Chapter Thirty One.

The Brotherhood of the Dew.

Aïda looked none the worse for her adventures as she came forth into the clear freshness of the morning. The lethargic effect of the drug seemed to have left her entirely, and she was quite her old self, bright, sunny, fascinating as ever. But scarcely had we begun to talk than we saw three persons approaching on horseback.

“They haven’t lost much time coming for you,” I said, as I made out the rest of the family. “And I wanted you all to myself a little longer.”

“You mustn’t say that, dear,” she answered, with a return pressure from the hand I was holding. “They are perhaps just a little bit fond of me too.”

“Hallo, Glanton,” sung out the Major, breathless with excitement, as he rode up. “What the dickens is this cock and bull yarn your fellow has been spinning us. I can’t make head or tail of it and I didn’t stop to try. Anyhow, there’s my little girl again all safe and sound. She is safe and sound? Eh?”
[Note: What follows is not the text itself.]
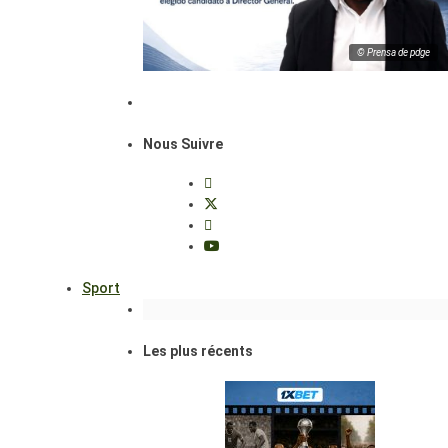
© Prensa de pdge
Nous Suivre
Sport
Les plus récents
“Absolutely, father,” answered Aïda, for herself. And then there was a good deal of bugging and kissing all round, and some crying; by the way, it seems that the women, dear creatures, can’t be brought to consider any ceremony complete unless they turn on the hose; for they turn it on when they’re happy, just as readily as when they’re not. For instance—there we were, all jolly together again—what the deuce was there to cry about? Yet cry they did.
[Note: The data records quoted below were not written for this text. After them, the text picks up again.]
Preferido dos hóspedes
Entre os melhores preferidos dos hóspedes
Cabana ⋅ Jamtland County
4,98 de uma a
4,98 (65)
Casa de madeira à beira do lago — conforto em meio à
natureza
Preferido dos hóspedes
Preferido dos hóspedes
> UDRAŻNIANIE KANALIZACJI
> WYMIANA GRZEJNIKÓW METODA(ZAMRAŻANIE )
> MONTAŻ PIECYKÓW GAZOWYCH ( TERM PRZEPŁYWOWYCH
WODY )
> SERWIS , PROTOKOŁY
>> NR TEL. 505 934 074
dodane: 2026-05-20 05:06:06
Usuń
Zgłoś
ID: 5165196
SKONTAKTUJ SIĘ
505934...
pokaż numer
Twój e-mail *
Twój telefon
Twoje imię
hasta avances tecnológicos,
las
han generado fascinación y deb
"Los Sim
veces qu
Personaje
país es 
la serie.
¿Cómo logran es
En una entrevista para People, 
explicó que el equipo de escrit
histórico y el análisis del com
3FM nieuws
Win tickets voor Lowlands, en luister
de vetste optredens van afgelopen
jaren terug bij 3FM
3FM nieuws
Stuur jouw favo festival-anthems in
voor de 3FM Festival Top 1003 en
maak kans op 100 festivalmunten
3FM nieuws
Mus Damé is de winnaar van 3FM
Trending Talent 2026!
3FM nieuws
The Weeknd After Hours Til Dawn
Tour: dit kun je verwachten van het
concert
I had breakfast set out in the open on the shady side of the store, with the broad view of the Zulu country lying beneath in the distance, and they declared it reminded them of that memorable time when the contre temps as to Tyingoza’s head-ring had befallen. And then when Aïda had given her adventures once more in detail, through sheer reaction we were all intensely happy after the dreadful suspense and gloom of the last three days. At length it was I who proposed we should make a move down, for it would be as well to be on hand when the others returned with the police and the prisoners.